Inhalt des Artikels sind häufige Dramen um Kleidungsgrößen. „Ich bin zu dick“, seufzt meine beste Freundin, während sie versucht, die Jeans über ihre Oberschenkel zu zerren. Wer jetzt erwartet, dass ich neben einer übergewichtigen, jungen Frau in der Kabine bei Zara stehe, liegt leider falsch. Meine Freundin ist schlank, hat einen flachen Bauch, wenig Oberweite und zugegebenermaßen etwas kräftigere, aber keineswegs dicke Oberschenkel.

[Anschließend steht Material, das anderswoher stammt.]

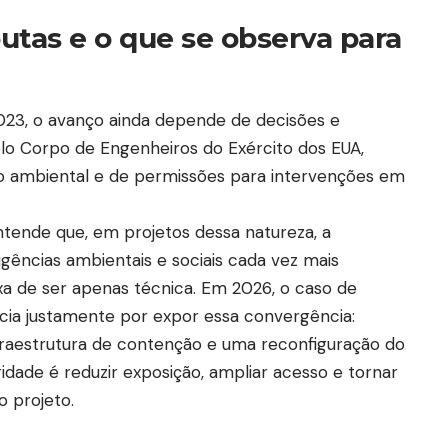
utas e o que se observa para
023, o avanço ainda depende de decisões e
elo Corpo de Engenheiros do Exército dos EUA,
o ambiental e de permissões para intervenções em
ende que, em projetos dessa natureza, a
gências ambientais e sociais cada vez mais
ixa de ser apenas técnica. Em 2026, o caso de
ia justamente por expor essa convergência:
nfraestrutura de contenção e uma reconfiguração do
idade é reduzir exposição, ampliar acesso e tornar
 projeto.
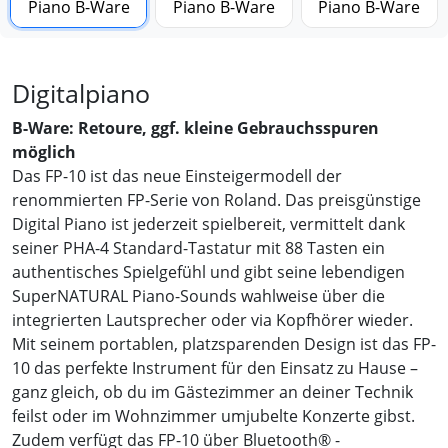
Digitalpiano
B-Ware: Retoure, ggf. kleine Gebrauchsspuren
möglich
Das FP-10 ist das neue Einsteigermodell der
renommierten FP-Serie von Roland. Das preisgünstige
Digital Piano ist jederzeit spielbereit, vermittelt dank
seiner PHA-4 Standard-Tastatur mit 88 Tasten ein
authentisches Spielgefühl und gibt seine lebendigen
SuperNATURAL Piano-Sounds wahlweise über die
integrierten Lautsprecher oder via Kopfhörer wieder.
Mit seinem portablen, platzsparenden Design ist das FP-
10 das perfekte Instrument für den Einsatz zu Hause –
ganz gleich, ob du im Gästezimmer an deiner Technik
feilst oder im Wohnzimmer umjubelte Konzerte gibst.
Zudem verfügt das FP-10 über Bluetooth® -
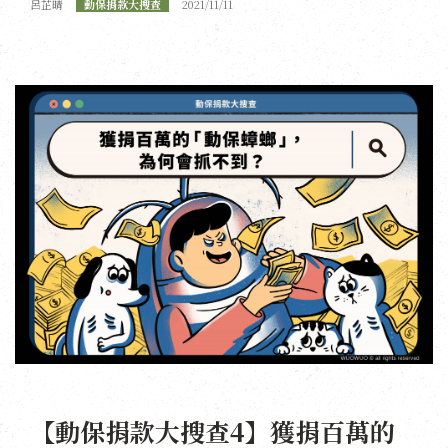
呂芷晴
動保捐款大搜查
2021/11/11
【動保捐款大搜查4】獲捐百萬的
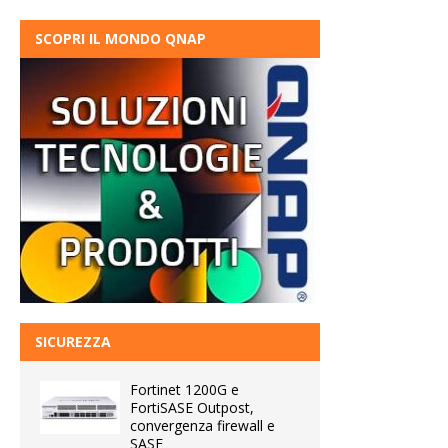
SCOPRI IL MONDO QNAP
SICUREZZA
Fortinet 1200G e
FortiSASE Outpost,
convergenza firewall e
SASE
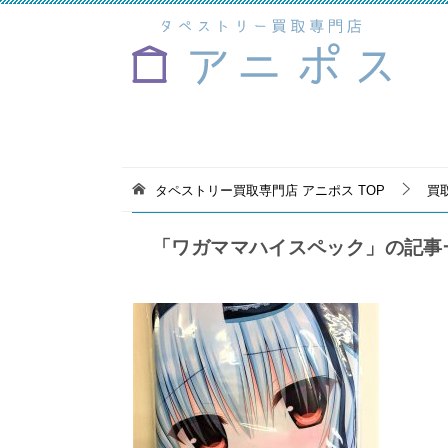
タペストリー買取専門店 アニポス
TOP
買
「ワガママハイスペック」の記事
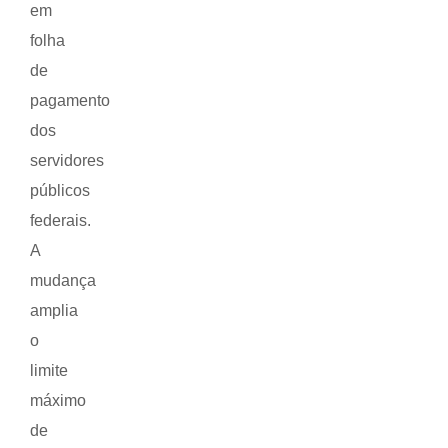
em
folha
de
pagamento
dos
servidores
públicos
federais.
A
mudança
amplia
o
limite
máximo
de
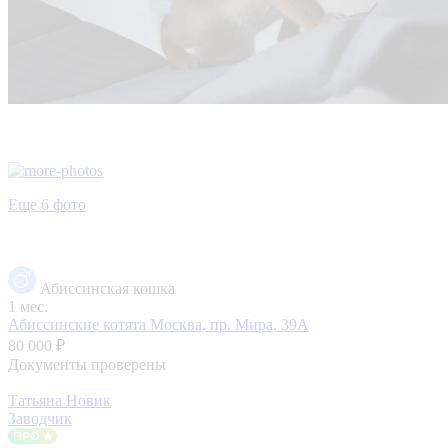
Еще 6 фото
Абиссинская кошка
1 мес.
Абиссинские котята
Москва, пр. Мира, 39А
80 000 ₽
Документы проверены
Татьяна Новик
Заводчик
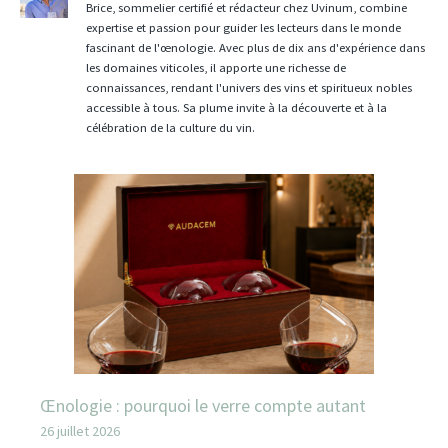
Brice, sommelier certifié et rédacteur chez Uvinum, combine
expertise et passion pour guider les lecteurs dans le monde
fascinant de l'œnologie. Avec plus de dix ans d'expérience dans
les domaines viticoles, il apporte une richesse de
connaissances, rendant l'univers des vins et spiritueux nobles
accessible à tous. Sa plume invite à la découverte et à la
célébration de la culture du vin.
Œnologie : pourquoi le verre compte autant
26 juillet 2026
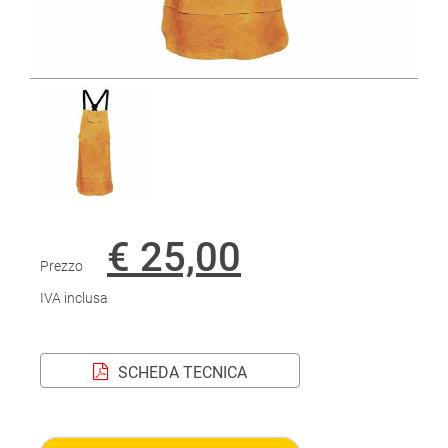
€ 25,00
Prezzo
IVA inclusa
SCHEDA TECNICA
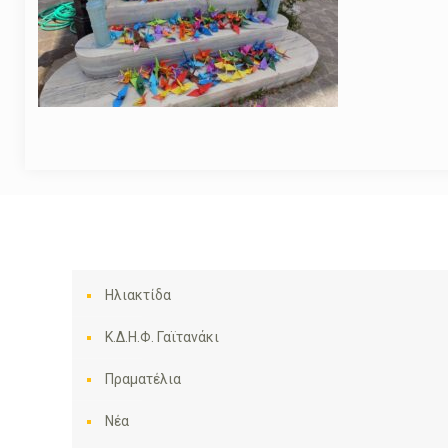
Ηλιακτίδα
Κ.Δ.Η.Φ. Γαϊτανάκι
Πραματέλια
Νέα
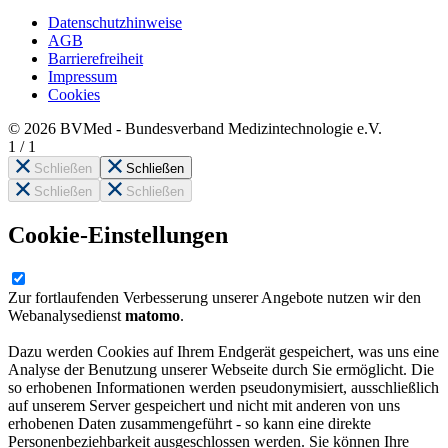
Datenschutzhinweise
AGB
Barrierefreiheit
Impressum
Cookies
© 2026 BVMed - Bundesverband Medizintechnologie e.V.
1
/
1
Schließen
Schließen
Schließen
Schließen
Cookie-Einstellungen
Zur fortlaufenden Verbesserung unserer Angebote nutzen wir den
Webanalysedienst
matomo
.
Dazu werden Cookies auf Ihrem Endgerät gespeichert, was uns eine
Analyse der Benutzung unserer Webseite durch Sie ermöglicht. Die
so erhobenen Informationen werden pseudonymisiert, ausschließlich
auf unserem Server gespeichert und nicht mit anderen von uns
erhobenen Daten zusammengeführt - so kann eine direkte
Personenbeziehbarkeit ausgeschlossen werden. Sie können Ihre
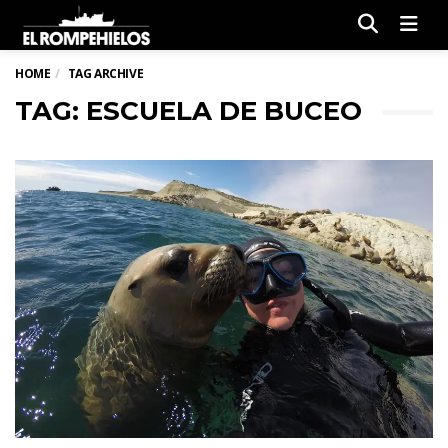
Men
HOME
TAG ARCHIVE
TAG: ESCUELA DE BUCEO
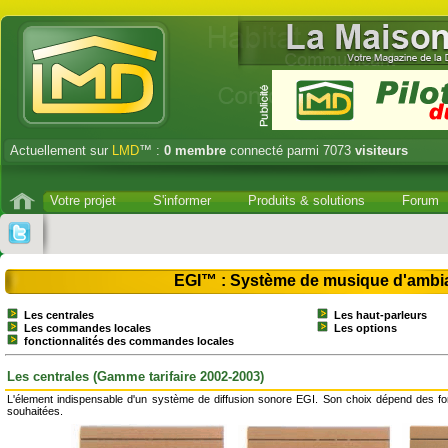
Actuellement sur
LMD
™ :
0
membre
connecté parmi 7073
visiteurs
Votre projet
S'informer
Produits & solutions
Forum
EGI™ : Système de musique d'ambi
Les centrales
Les haut-parleurs
Les commandes locales
Les options
fonctionnalités des commandes locales
Les centrales (Gamme tarifaire 2002-2003)
L'élement indispensable d'un système de diffusion sonore EGI. Son choix dépend des fo
souhaitées.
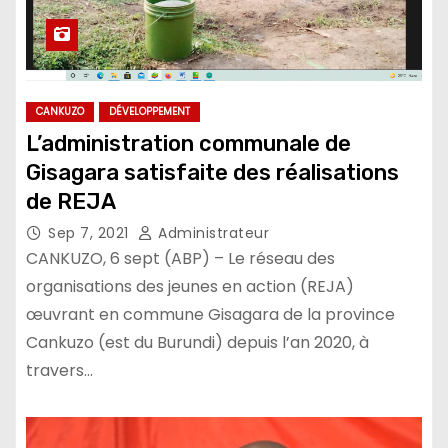
CANKUZO
DÉVELOPPEMENT
L’administration communale de
Gisagara satisfaite des réalisations
de REJA
Sep 7, 2021
Administrateur
CANKUZO, 6 sept (ABP) – Le réseau des
organisations des jeunes en action (REJA)
œuvrant en commune Gisagara de la province
Cankuzo (est du Burundi) depuis l’an 2020, à
travers…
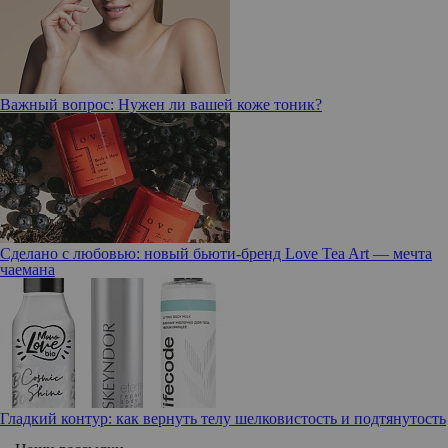
Важный вопрос: Нужен ли вашей коже тоник?
Сделано с любовью: новый бьюти-бренд Love Tea Art — мечта
чаемана
Гладкий контур: как вернуть телу шелковистость и подтянутость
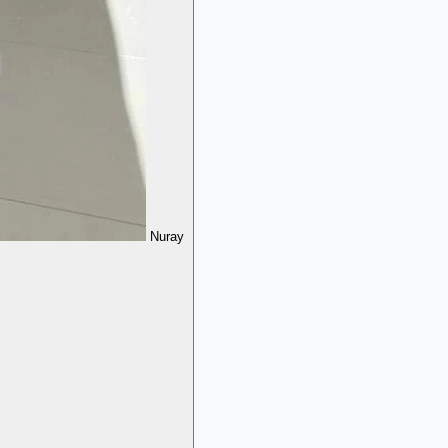
Nuray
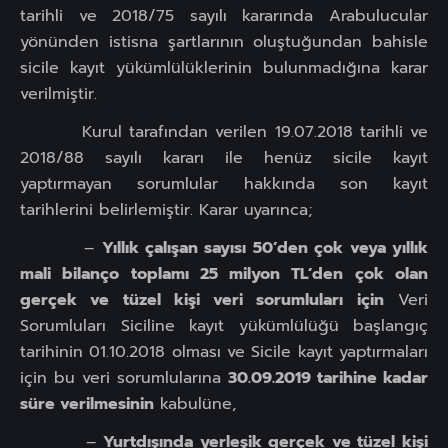
tarihli ve 2018/75 sayılı kararında Arabulucular
yönünden istisna şartlarının oluştuğundan bahisle
sicile kayıt yükümlülüklerinin bulunmadığına karar
verilmiştir.
Kurul tarafından verilen 19.07.2018 tarihli ve
2018/88 sayılı kararı ile henüz sicile kayıt
yaptırmayan sorumlular hakkında son kayıt
tarihlerini belirlemiştir. Karar uyarınca;
–
Yıllık çalışan sayısı 50’den çok veya yıllık
mali bilanço toplamı 25 milyon TL’den çok olan
gerçek ve tüzel kişi veri sorumluları için
Veri
Sorumluları Siciline kayıt yükümlülüğü başlangıç
tarihinin 01.10.2018 olması ve Sicile kayıt yaptırmaları
için bu veri sorumlularına
30.09.2019 tarihine kadar
süre verilmesinin
kabulüne,
–
Yurtdışında yerleşik gerçek ve tüzel kişi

Die Hose, in die sie sich hineinzuzwängen versucht, ist eine Größe 36, was bei dem spanischen Modehaus Zara aber eher einer durchschnittlichen 34 entspricht.

Nicht beirren lassen!

Als ich ihr die gleiche Hose in Größe 38 hinhalte, die sicher gepasst hätte, lehnt sie ab – schließlich sei sie schon seit Jahren eine 36! Solche Dramen spielen sich tagtäglich in Umkleidekabinen und auch vor dem heimischen Spiegel ab. Natürlich sind Kleidergrößen zur Orientierung wichtig, aber das war‘s auch schon. Jede Marke ist anders geschnitten, und auch der eigene Körperbau spielt eine wichtige Rolle. Wer eine große Oberweite hat, muss eben auch einmal zu einer Bluse in Größe 40 greifen, da sonst eine unschöne Lücke zwischen den Brüsten klafft. Und wer etwas kräftigere Waden hat, wird auch in hundert Jahren nicht in „Size Zero“ passen. Lasst euch also von diesen Angaben nicht verrückt machen und tragt das, was euch passt – die schönste Figur macht nämlich immer noch ein Kleidungsstück, das richtig sitzt, selbst wenn die Zahl auf dem Etikett nicht eurer Wunschgröße entspricht! Ein kleiner Tipp: Schneidet die Größe einfach heraus – so vergesst ihr sie schnell.